What can we learn from the big tech companies?
The ‘build vs buy’ decision is a rich topic. At its heart, it’s about how to use developer attention: do I spend my team’s time and attention to build a thing, or do I spend money for a vendor’s time and attention? At many companies, developer attention is the scarcest resource and bottleneck to delivering product features. Any time you make more productive use of developer attention, you’ve effectively multiplied the velocity of your development team.
In this article, I’ll present two guiding principles for the ‘build vs buy’ calculus, and explore case studies of outstanding companies and cautionary tales.
Advice from Tim Cook and Jeff Bezos
Let’s see what wisdom we can glean from tech executives who’ve built successful businesses with their dev teams.
Tim Cook’s doctrine for Apple shows when to build:
‘We believe that we need to own and control the primary technologies behind the products we make, and participate only in markets where we can make a significant contribution.
We believe in saying no to thousands of projects so that we can really focus on the few that are truly important and meaningful to us.’
Is it a ‘primary technology’ (i.e. competitive advantage) for your company’s products? And have you been extra rigorous and discerning that this is a valuable, market-changing idea? If so, build it.

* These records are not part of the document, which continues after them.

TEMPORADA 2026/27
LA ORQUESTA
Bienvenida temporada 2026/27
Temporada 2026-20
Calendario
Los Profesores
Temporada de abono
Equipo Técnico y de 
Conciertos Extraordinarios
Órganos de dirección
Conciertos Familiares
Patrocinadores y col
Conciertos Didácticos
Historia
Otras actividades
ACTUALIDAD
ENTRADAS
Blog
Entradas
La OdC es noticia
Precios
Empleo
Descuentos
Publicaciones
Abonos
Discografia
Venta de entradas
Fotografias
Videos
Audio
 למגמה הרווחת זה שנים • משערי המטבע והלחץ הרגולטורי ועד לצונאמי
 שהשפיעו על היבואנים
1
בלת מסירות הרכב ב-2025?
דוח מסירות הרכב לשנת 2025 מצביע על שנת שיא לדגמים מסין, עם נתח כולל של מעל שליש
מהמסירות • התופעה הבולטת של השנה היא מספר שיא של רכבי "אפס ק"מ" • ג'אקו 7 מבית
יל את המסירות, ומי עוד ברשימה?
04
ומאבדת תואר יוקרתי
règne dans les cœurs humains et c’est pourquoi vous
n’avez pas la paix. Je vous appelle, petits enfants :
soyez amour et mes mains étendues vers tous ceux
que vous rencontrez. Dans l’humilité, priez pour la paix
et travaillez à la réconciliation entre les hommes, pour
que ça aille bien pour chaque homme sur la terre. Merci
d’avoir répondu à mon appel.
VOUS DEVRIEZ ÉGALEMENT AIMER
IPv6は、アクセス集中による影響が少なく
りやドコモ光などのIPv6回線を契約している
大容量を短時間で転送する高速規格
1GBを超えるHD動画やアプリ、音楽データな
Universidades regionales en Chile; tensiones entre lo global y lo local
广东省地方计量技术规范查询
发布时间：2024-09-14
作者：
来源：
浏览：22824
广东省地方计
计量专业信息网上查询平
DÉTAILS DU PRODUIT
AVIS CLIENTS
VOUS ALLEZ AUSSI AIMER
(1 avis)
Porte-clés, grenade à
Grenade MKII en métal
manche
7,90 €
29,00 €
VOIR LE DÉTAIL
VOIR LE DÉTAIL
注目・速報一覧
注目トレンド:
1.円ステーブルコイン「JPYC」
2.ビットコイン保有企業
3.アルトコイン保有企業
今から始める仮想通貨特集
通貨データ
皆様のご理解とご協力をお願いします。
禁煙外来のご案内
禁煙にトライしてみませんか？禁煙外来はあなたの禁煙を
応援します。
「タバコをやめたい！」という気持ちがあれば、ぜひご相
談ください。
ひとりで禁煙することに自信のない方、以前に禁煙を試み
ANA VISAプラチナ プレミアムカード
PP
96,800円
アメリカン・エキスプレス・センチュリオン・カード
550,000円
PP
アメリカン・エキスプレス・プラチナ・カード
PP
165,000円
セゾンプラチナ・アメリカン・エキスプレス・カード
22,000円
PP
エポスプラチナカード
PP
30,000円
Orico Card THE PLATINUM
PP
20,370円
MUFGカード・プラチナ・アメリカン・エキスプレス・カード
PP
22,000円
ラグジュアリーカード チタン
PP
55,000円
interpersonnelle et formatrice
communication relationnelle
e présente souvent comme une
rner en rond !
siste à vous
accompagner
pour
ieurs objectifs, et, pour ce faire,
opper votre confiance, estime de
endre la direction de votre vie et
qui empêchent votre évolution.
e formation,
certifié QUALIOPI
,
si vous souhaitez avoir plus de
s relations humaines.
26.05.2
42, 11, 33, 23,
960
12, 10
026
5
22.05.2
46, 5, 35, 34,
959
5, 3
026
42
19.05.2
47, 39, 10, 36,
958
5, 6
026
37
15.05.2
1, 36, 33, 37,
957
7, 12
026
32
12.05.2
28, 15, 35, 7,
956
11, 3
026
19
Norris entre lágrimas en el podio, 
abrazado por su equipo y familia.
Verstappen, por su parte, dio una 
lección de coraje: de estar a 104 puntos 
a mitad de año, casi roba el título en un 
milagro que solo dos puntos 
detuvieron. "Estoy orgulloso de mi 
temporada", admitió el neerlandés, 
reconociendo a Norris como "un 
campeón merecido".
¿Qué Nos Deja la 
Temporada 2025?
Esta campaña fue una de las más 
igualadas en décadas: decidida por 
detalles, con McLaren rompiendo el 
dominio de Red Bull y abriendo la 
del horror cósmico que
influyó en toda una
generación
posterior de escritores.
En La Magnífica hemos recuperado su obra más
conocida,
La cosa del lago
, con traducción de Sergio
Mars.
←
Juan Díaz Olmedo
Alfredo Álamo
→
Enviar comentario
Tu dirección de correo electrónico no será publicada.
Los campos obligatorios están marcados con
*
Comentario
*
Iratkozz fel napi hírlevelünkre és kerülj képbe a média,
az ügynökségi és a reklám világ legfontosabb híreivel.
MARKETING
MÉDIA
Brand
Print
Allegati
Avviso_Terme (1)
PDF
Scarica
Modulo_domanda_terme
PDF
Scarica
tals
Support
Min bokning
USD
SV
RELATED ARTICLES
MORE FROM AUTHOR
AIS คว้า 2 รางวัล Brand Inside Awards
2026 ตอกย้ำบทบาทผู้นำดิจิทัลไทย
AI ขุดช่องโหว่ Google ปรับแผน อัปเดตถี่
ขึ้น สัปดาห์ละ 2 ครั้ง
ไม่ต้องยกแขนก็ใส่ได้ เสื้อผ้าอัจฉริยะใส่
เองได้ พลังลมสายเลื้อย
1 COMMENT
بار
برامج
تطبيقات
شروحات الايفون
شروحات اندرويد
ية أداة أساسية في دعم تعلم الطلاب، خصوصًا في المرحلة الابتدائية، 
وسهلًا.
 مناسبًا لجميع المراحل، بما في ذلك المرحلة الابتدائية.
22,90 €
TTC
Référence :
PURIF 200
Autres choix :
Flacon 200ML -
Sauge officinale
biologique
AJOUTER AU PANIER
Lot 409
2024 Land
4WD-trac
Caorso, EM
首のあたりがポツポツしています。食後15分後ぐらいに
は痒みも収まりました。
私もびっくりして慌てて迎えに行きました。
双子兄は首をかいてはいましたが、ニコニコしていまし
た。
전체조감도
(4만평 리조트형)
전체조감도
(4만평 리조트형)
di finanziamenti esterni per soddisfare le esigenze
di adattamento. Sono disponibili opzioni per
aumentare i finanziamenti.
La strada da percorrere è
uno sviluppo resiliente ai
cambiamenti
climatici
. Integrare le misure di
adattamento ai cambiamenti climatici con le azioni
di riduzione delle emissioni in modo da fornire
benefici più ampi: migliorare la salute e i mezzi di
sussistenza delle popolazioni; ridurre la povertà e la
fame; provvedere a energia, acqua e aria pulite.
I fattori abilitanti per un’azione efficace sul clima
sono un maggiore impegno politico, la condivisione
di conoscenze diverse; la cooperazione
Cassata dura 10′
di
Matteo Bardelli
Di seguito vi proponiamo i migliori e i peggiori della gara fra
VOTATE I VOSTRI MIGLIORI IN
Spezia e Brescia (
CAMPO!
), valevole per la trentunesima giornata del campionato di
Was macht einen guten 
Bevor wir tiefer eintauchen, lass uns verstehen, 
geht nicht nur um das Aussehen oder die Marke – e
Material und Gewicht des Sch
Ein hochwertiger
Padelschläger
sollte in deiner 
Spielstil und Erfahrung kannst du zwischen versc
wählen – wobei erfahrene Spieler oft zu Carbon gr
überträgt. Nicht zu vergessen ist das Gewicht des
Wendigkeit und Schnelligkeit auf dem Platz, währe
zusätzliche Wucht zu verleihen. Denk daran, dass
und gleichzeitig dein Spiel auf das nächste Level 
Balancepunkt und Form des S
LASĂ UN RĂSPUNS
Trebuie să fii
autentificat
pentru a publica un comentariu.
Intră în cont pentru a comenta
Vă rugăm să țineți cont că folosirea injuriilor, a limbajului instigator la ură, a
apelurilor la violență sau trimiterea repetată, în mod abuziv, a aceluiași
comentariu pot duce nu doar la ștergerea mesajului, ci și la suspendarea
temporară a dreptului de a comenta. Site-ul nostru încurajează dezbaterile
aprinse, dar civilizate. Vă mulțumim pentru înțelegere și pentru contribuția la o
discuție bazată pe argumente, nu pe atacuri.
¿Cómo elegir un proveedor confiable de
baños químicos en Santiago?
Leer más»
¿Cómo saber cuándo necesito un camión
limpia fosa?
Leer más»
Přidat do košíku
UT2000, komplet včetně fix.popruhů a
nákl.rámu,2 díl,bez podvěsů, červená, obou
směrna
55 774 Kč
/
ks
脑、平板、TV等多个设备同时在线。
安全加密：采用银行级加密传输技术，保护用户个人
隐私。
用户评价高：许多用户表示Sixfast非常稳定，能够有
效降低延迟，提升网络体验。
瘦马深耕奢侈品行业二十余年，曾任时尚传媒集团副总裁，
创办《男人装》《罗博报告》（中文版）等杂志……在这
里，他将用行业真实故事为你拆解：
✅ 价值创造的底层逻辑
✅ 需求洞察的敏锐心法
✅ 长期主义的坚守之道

As for when to buy, Jeff Bezos captures it in his 2006 mission statement for AWS: We Build Muck, So You Don’t Have To:
‘Aspiring web entrepreneurs face another battle, namely, doing the undifferentiated yet all-important “heavy lifting” needed to create and operate a web application. …
We are able to share our world-class muck with other developers, … giving them the ability to compete based on the quality of their ideas rather than on their ability to create their own muck.’
Is it undifferentiated heavy lifting, i.e. something you’re not doing in a unique or especially valuable way? If so, buy it.
Know your competitive advantages
Let’s clarify what Tim Cook calls ‘primary technologies’. It’s not every critical component of your products, rather the key differentiators or competitive advantages.
For example, every web app relies on web server software to parse and route requests. But web servers are ‘undifferentiated heavy lifting’ that’s best left to Apache, Nginx, or managed API gateways. The key differentiators for web apps are the interactions and insights they enable.
Every ecommerce store needs to process payments. But processing payments is also ‘undifferentiated heavy lifting’ best left to Stripe, PayPal, and similar. A key differentiator for ecommerce stores is leveraging the brand relationship and trust with the customer.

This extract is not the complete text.